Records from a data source
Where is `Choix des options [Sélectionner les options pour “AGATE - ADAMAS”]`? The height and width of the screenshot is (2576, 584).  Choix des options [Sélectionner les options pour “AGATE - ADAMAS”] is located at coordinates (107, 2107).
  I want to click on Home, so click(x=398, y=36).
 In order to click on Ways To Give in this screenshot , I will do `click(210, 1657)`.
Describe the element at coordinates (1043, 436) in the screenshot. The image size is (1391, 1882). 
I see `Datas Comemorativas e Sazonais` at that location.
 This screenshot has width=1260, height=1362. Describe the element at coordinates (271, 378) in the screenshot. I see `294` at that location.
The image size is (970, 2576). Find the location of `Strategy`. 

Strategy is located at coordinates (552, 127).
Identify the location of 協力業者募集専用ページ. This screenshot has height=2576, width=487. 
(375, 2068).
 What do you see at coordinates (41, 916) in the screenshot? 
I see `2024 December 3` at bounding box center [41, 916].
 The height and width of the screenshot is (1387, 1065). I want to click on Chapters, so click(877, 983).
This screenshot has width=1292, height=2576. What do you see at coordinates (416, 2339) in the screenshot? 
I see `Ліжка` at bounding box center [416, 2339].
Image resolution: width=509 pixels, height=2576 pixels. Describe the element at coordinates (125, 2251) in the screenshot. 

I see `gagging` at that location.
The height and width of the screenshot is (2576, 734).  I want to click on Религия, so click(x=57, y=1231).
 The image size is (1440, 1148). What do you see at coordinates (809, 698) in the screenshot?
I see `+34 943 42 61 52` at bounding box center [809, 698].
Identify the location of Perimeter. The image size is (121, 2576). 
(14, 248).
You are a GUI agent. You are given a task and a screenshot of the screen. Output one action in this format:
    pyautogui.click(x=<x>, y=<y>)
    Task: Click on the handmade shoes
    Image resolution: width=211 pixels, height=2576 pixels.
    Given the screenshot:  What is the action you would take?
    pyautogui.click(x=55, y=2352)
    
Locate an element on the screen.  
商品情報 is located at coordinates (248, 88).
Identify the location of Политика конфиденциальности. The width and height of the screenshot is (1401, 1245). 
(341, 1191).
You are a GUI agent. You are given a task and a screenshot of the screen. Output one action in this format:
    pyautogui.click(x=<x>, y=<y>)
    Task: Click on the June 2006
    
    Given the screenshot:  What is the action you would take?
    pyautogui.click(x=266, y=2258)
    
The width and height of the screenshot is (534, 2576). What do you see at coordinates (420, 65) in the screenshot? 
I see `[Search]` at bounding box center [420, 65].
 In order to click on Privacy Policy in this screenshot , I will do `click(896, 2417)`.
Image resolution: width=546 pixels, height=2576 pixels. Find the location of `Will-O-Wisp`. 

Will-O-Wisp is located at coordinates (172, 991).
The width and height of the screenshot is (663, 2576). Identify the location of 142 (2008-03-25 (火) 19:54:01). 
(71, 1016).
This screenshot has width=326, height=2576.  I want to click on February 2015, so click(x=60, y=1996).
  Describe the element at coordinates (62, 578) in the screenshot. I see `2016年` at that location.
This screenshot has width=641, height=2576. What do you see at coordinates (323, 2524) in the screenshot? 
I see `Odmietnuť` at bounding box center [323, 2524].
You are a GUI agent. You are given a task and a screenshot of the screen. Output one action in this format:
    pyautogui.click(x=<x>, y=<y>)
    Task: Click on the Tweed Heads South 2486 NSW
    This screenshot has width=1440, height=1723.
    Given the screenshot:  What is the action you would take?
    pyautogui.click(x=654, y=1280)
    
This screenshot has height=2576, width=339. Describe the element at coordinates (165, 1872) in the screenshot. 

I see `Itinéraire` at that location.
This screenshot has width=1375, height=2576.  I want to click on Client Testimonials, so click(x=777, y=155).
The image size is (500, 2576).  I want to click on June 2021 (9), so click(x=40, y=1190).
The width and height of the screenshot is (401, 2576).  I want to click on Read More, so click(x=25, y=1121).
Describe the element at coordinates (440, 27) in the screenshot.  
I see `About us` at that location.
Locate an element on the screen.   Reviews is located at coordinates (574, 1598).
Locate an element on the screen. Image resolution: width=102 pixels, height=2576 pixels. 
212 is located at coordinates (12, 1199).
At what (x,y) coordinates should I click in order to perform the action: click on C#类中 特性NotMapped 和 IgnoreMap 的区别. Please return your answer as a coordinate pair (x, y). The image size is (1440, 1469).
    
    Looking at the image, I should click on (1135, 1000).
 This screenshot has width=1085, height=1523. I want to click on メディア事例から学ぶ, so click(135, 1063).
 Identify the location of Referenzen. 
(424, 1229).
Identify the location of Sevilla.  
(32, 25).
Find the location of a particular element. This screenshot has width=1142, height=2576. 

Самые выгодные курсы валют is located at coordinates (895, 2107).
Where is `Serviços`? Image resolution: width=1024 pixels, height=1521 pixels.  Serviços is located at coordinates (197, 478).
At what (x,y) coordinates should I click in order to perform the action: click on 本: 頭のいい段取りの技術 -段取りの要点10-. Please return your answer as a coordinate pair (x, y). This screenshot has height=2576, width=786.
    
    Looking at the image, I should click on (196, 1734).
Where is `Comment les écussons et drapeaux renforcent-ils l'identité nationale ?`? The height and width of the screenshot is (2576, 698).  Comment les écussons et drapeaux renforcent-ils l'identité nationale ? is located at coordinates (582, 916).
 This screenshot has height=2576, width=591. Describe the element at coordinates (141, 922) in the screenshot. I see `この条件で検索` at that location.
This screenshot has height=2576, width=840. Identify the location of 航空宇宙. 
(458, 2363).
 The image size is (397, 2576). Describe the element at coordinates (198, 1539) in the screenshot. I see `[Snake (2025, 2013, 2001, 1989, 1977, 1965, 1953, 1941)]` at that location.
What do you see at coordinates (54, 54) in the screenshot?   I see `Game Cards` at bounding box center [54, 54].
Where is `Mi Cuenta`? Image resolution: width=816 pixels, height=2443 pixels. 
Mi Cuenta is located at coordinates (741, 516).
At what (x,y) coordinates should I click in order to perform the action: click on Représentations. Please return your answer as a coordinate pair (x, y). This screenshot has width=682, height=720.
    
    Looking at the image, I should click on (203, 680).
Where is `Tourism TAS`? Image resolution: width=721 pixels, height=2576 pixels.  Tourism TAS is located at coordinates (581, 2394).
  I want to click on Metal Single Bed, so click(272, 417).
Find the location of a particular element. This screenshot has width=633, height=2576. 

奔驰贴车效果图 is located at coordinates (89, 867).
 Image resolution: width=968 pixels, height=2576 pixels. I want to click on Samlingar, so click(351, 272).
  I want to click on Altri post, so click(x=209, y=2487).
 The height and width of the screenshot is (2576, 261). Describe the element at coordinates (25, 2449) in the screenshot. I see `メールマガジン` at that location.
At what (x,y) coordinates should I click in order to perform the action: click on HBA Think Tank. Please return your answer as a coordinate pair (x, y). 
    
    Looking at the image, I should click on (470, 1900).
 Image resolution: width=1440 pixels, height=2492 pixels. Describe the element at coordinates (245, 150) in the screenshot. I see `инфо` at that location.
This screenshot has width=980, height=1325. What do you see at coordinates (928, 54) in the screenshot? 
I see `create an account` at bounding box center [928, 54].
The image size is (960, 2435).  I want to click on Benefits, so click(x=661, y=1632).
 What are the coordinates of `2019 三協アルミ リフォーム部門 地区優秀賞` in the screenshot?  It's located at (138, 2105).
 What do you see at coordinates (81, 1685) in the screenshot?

*TASK*.
From the first line above through the line that contains "In order to click on Ways", quote each line exactly. Output nothing more.

*EXERCISE RESULT*.
Where is `Choix des options [Sélectionner les options pour “AGATE - ADAMAS”]`? The height and width of the screenshot is (2576, 584).  Choix des options [Sélectionner les options pour “AGATE - ADAMAS”] is located at coordinates (107, 2107).
  I want to click on Home, so click(x=398, y=36).
 In order to click on Ways To Give in this screenshot , I will do `click(210, 1657)`.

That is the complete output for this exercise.